No public proof-of-concept exploit code has been verified for CVE-2026-8108. See the CISA ICS Advisory and GitHub CSAF data for additional technical context.
Detection Methods for CVE-2026-8108
Indicators of Compromise
- Unexpected handle opens to the Fuji Tellus driver device object from non-administrative user contexts
- New SYSTEM-level processes spawned by user accounts shortly after interaction with the Fuji Tellus driver
- Modifications to kernel memory regions or sudden disabling of endpoint security agents on hosts with Fuji Tellus installed
Detection Strategies
- Audit the driver's device object access control list and alert when read or write permissions are granted to Everyone, Users, or Authenticated Users.
- Monitor for CreateFile calls from low-privilege processes targeting the Fuji Tellus driver path, followed by DeviceIoControl activity.
- Correlate driver access events with subsequent token manipulation, process injection, or privilege escalation behaviors using endpoint detection and response telemetry.
Monitoring Recommendations
- Enable Windows kernel object access auditing (Event ID 4663) on the Fuji Tellus device object and forward events to a centralized SIEM.
- Track loaded driver inventory across managed endpoints and flag hosts where the affected driver is present.
- Review process ancestry for unprivileged parents launching elevated child processes on systems running Fuji Tellus.
How to Mitigate CVE-2026-8108
Immediate Actions Required
- Inventory all endpoints with Fuji Tellus installed and restrict interactive access to trusted administrators only.
- Modify the driver device object ACL to remove access for non-administrative principals using sc sdset or equivalent tooling, where supported by the vendor.

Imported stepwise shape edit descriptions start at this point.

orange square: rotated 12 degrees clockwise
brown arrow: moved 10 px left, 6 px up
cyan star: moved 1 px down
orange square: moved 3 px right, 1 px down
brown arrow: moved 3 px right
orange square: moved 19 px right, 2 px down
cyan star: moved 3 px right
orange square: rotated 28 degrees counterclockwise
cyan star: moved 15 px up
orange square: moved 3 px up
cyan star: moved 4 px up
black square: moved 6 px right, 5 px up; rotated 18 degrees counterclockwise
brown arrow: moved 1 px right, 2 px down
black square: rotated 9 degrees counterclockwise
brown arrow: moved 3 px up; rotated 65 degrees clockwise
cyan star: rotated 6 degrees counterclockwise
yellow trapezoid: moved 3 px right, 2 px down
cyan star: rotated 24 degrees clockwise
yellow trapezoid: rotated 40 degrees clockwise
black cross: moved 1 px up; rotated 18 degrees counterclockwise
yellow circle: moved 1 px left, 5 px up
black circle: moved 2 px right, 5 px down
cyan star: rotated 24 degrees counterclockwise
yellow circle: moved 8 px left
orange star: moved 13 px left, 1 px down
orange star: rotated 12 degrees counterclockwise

- Contact the vendor to obtain a fixed installer or guidance before reinstalling or upgrading Fuji Tellus.
Patch Information
No vendor patch URL is listed in the available data at the time of publication. Refer to the CISA ICS Advisory ICSA-26-132-01 for updated remediation guidance and any vendor-supplied fixes.
Workarounds
- Remove or disable the Fuji Tellus driver on systems that do not require its functionality until a fixed version is available.

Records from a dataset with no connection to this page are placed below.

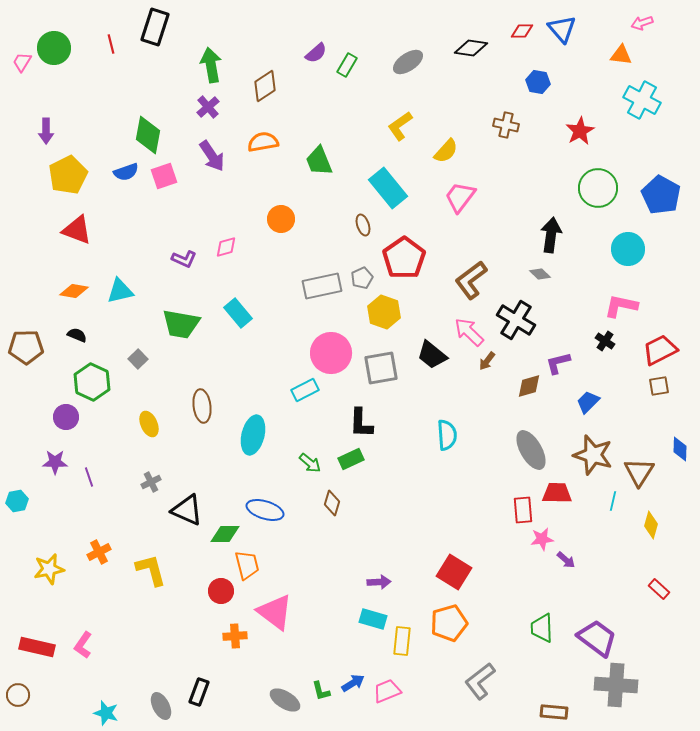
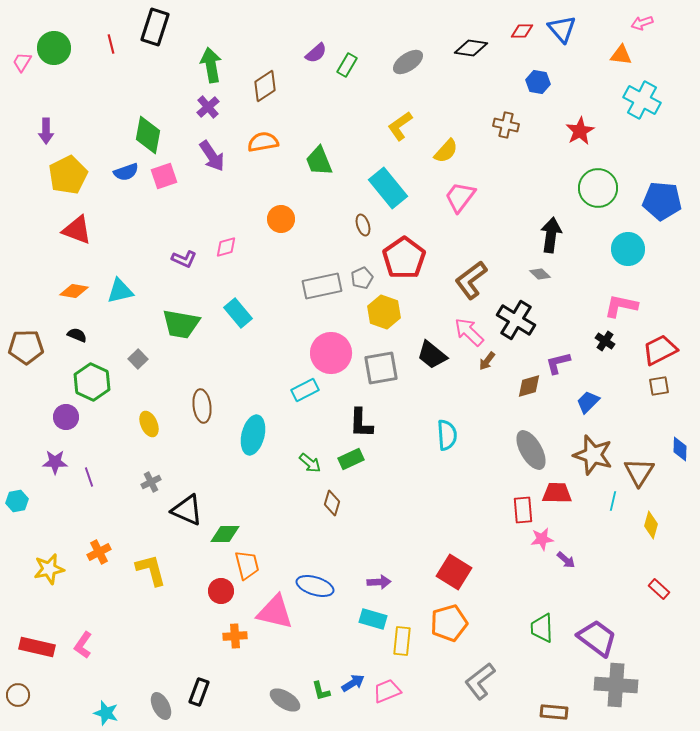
blue pentagon at (661, 195): moved 1 px right, 6 px down; rotated 24 degrees counterclockwise
blue ellipse at (265, 510): moved 50 px right, 76 px down
pink triangle at (275, 612): rotated 24 degrees counterclockwise
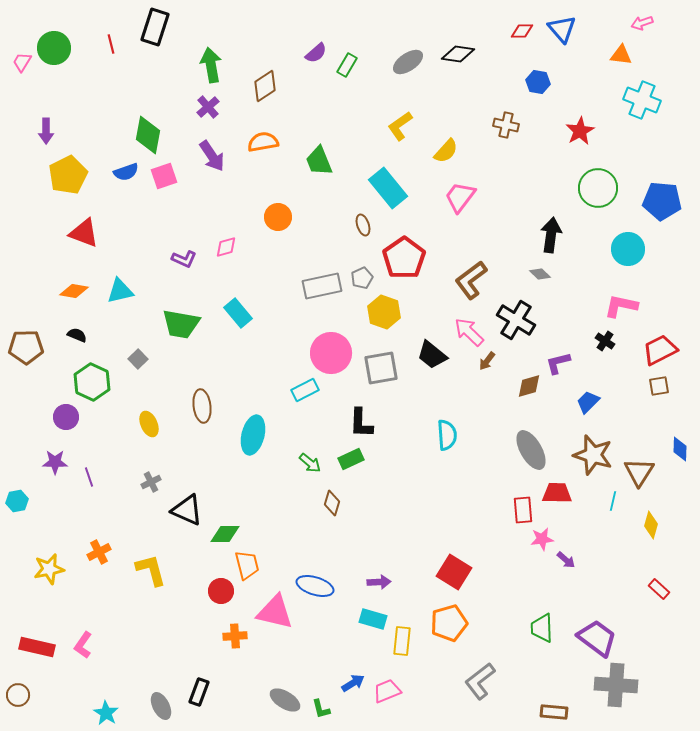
black diamond at (471, 48): moved 13 px left, 6 px down
cyan cross at (642, 100): rotated 6 degrees counterclockwise
orange circle at (281, 219): moved 3 px left, 2 px up
red triangle at (77, 230): moved 7 px right, 3 px down
green L-shape at (321, 691): moved 18 px down
cyan star at (106, 713): rotated 15 degrees clockwise
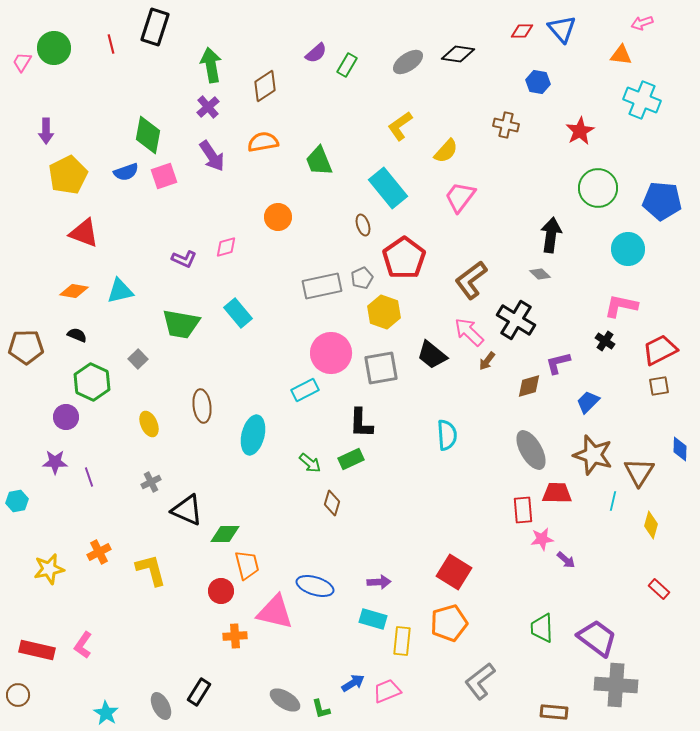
red rectangle at (37, 647): moved 3 px down
black rectangle at (199, 692): rotated 12 degrees clockwise
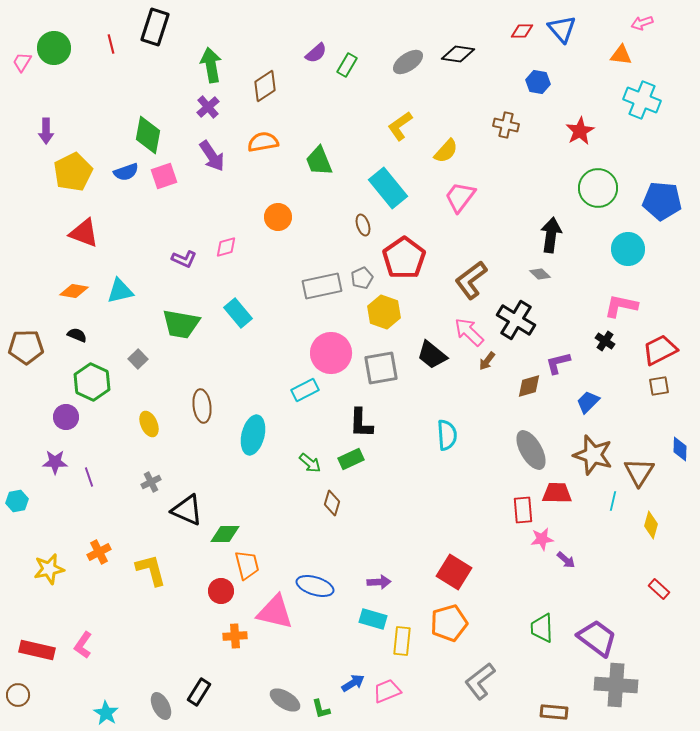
yellow pentagon at (68, 175): moved 5 px right, 3 px up
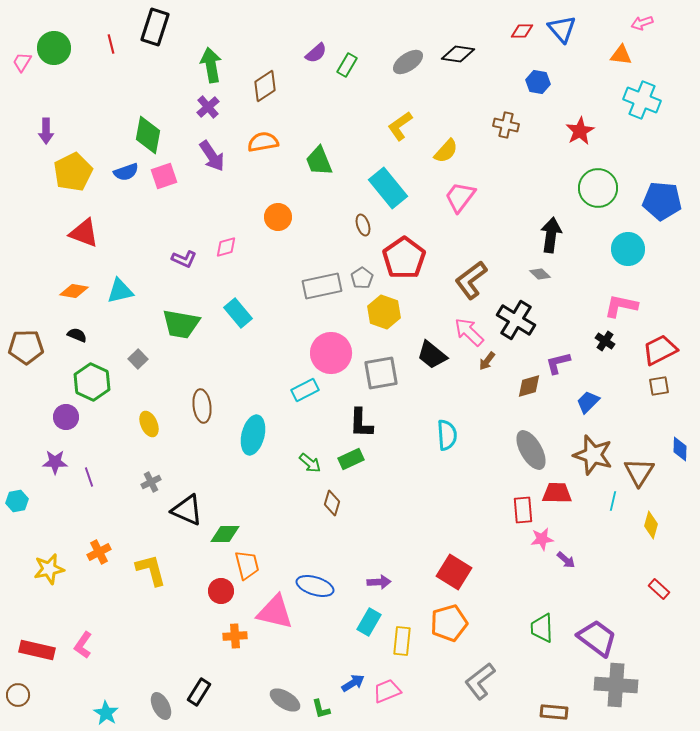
gray pentagon at (362, 278): rotated 10 degrees counterclockwise
gray square at (381, 368): moved 5 px down
cyan rectangle at (373, 619): moved 4 px left, 3 px down; rotated 76 degrees counterclockwise
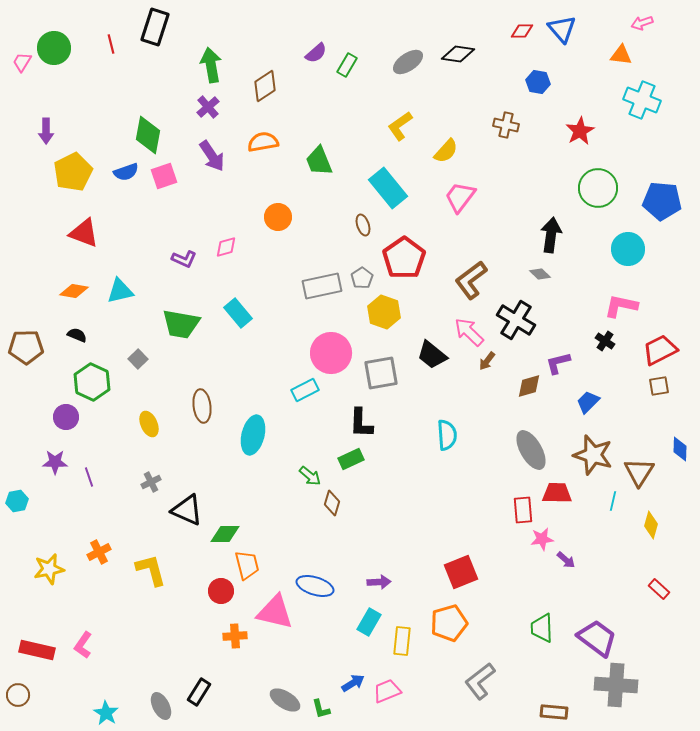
green arrow at (310, 463): moved 13 px down
red square at (454, 572): moved 7 px right; rotated 36 degrees clockwise
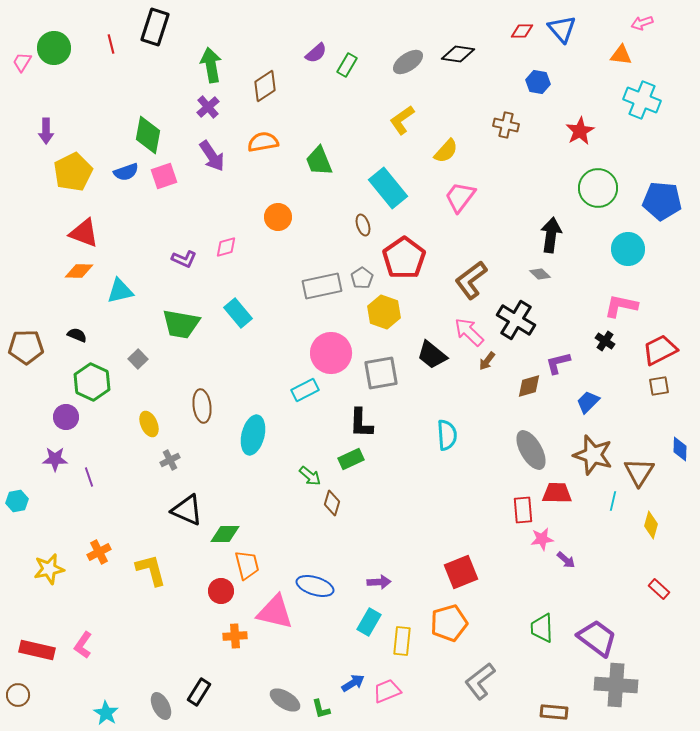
yellow L-shape at (400, 126): moved 2 px right, 6 px up
orange diamond at (74, 291): moved 5 px right, 20 px up; rotated 8 degrees counterclockwise
purple star at (55, 462): moved 3 px up
gray cross at (151, 482): moved 19 px right, 22 px up
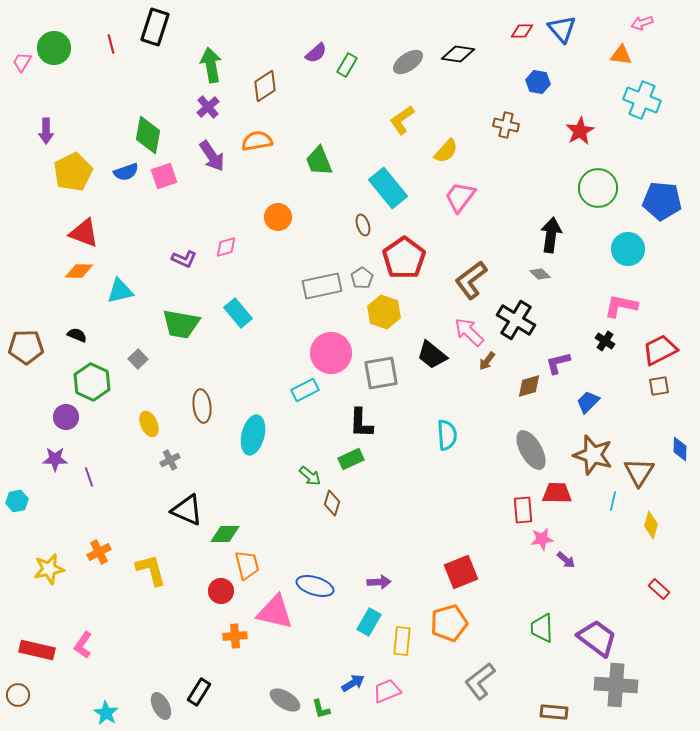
orange semicircle at (263, 142): moved 6 px left, 1 px up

- Apply application allowlisting to prevent unauthorized binaries from invoking DeviceIoControl against the affected driver.
- Enforce least-privilege user policies and limit local logon rights on systems where Fuji Tellus is deployed.

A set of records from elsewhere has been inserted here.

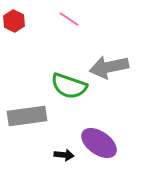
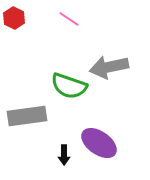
red hexagon: moved 3 px up
black arrow: rotated 84 degrees clockwise
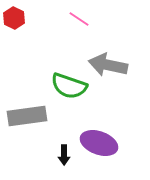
pink line: moved 10 px right
gray arrow: moved 1 px left, 2 px up; rotated 24 degrees clockwise
purple ellipse: rotated 15 degrees counterclockwise
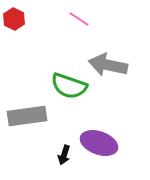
red hexagon: moved 1 px down
black arrow: rotated 18 degrees clockwise
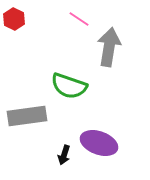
gray arrow: moved 1 px right, 18 px up; rotated 87 degrees clockwise
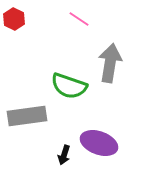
gray arrow: moved 1 px right, 16 px down
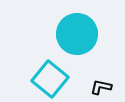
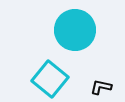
cyan circle: moved 2 px left, 4 px up
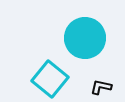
cyan circle: moved 10 px right, 8 px down
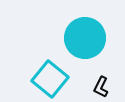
black L-shape: rotated 75 degrees counterclockwise
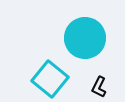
black L-shape: moved 2 px left
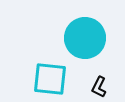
cyan square: rotated 33 degrees counterclockwise
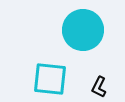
cyan circle: moved 2 px left, 8 px up
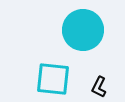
cyan square: moved 3 px right
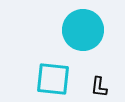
black L-shape: rotated 20 degrees counterclockwise
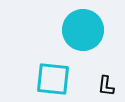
black L-shape: moved 7 px right, 1 px up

# Configuration example: query and harden the driver device security descriptor on Windows
sc.exe sdshow FujiTellusDriver
# Replace the descriptor to grant access only to SYSTEM and Administrators
sc.exe sdset FujiTellusDriver "D:(A;;GA;;;SY)(A;;GA;;;BA)"
Disclaimer: This content was generated using AI. While we strive for accuracy, please verify critical information with official sources.